Study material |
- - - - - - -

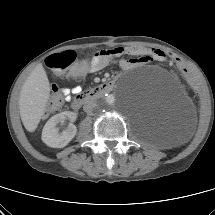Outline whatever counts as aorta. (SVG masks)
I'll use <instances>...</instances> for the list:
<instances>
[{
	"label": "aorta",
	"instance_id": "obj_1",
	"mask_svg": "<svg viewBox=\"0 0 215 215\" xmlns=\"http://www.w3.org/2000/svg\"><path fill=\"white\" fill-rule=\"evenodd\" d=\"M98 103L102 109H111L114 107L115 97L113 95H108L106 97L101 98Z\"/></svg>",
	"mask_w": 215,
	"mask_h": 215
}]
</instances>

- - - - - - -

What is expected |
The answer should contain every line of the material exactly as written and no pictures.

Task response |
Outline whatever counts as aorta. (SVG masks)
I'll use <instances>...</instances> for the list:
<instances>
[{
	"label": "aorta",
	"instance_id": "obj_1",
	"mask_svg": "<svg viewBox=\"0 0 215 215\" xmlns=\"http://www.w3.org/2000/svg\"><path fill=\"white\" fill-rule=\"evenodd\" d=\"M98 103L102 109H111L114 107L115 97L113 95H108L106 97L101 98Z\"/></svg>",
	"mask_w": 215,
	"mask_h": 215
}]
</instances>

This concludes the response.